In de regio: Breda
"Bedrijven weten vaak niet wat ze op het riool lozen"
Eind 2027 moeten de doelen van de KRW (Kaderrichtlijn Water) uit 2000 gehaald zijn. De urgentie voor gemeenten om een extra impuls te geven is groot. Maar de vraag is hoe. Door gemeenten en waterschappen is een checklist gemaakt met concrete maatregelen. Ook organiseert de OMWB samen met gemeenten pilots om tot een efficiënte aanpak te komen. Een voorbeeld is de pilot van de gemeente Breda bij industrieterrein Hazeldonk.

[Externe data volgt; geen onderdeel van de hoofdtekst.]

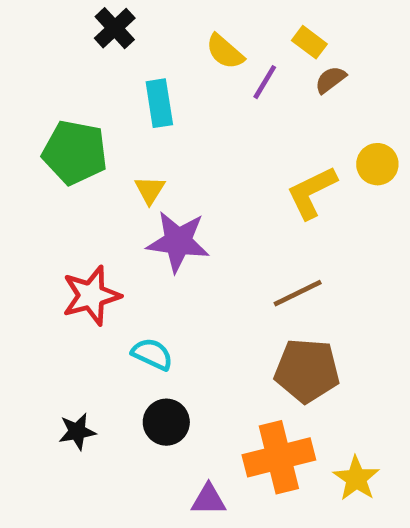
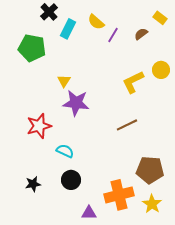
yellow rectangle: (309, 42) -> (160, 18), moved
cyan rectangle: (159, 103) -> (68, 29), moved, turned 36
green pentagon: (75, 152) -> (32, 48), moved
brown pentagon: (307, 371) -> (150, 170), moved

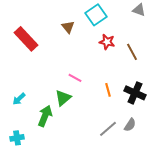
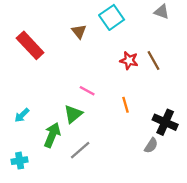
red star: (107, 42) -> (129, 61), moved
black cross: (135, 93) -> (165, 122), moved
gray line: (108, 129) -> (80, 150), moved

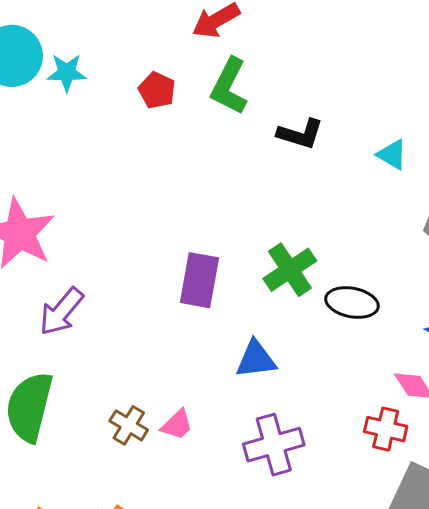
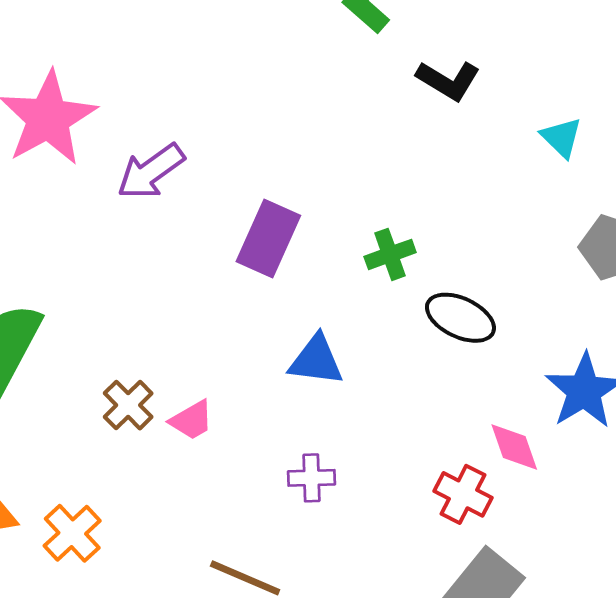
green cross: (290, 270) -> (390, 254), size x0.7
purple arrow: (61, 312) -> (151, 171), moved
purple cross: (274, 445) -> (311, 478), size x0.6

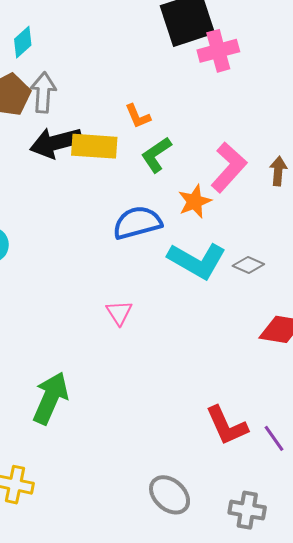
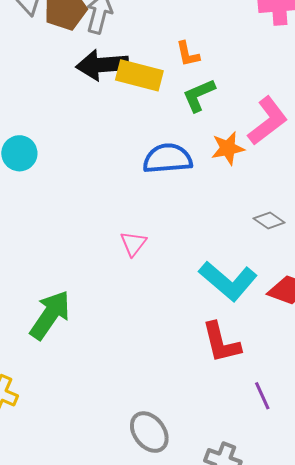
cyan L-shape: (197, 261) -> (228, 281), moved
red L-shape: (227, 426) -> (221, 343), moved

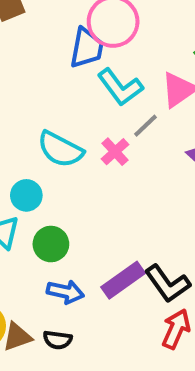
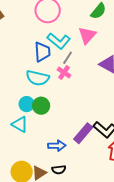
blue trapezoid: (87, 48) -> (42, 52), moved
gray line: (145, 126) -> (68, 58), moved
green circle: (51, 244) -> (41, 106), moved

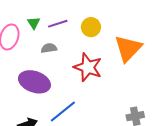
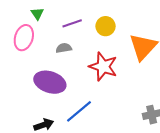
green triangle: (34, 23) -> (37, 14), moved

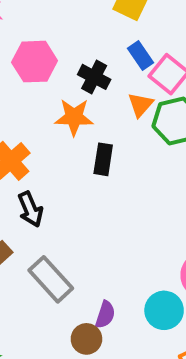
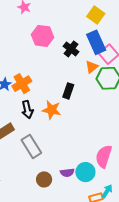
blue rectangle: (141, 56) -> (96, 42), size x1.6
orange star: (74, 117) -> (52, 110), moved
purple semicircle: (105, 315) -> (67, 173), moved, turned 56

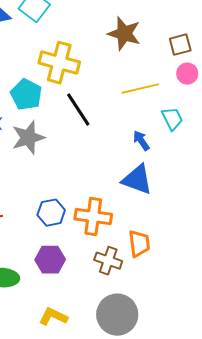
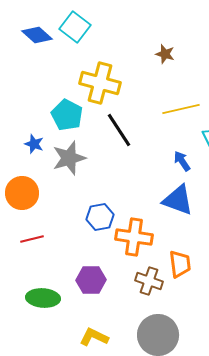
brown star: (124, 34) -> (165, 54), size x0.6
blue hexagon: (51, 213) -> (100, 217), moved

De gemeente Breda zette samen met de OMWB een pilot op om het afvalwater te meten dat bedrijven op industrieterrein Hazeldonk lozen op het riool (zogeheten indirecte lozingen). Normaal gesproken meet het waterschap welke afvalstoffen in het rioolwater zitten. Dat gebeurt tientallen kilometers verderop bij inspectieputten, of pas als het afvalwater bij de regionale waterzuivering aankomt. Zijn er grote hoeveelheden van een bepaalde kwalijke stof aanwezig, dan probeert het waterschap te achterhalen van welk bedrijf de vervuiling afkomstig is en neemt zo nodig maatregelen (waarschuwing, boete of strafrechtelijke vervolging).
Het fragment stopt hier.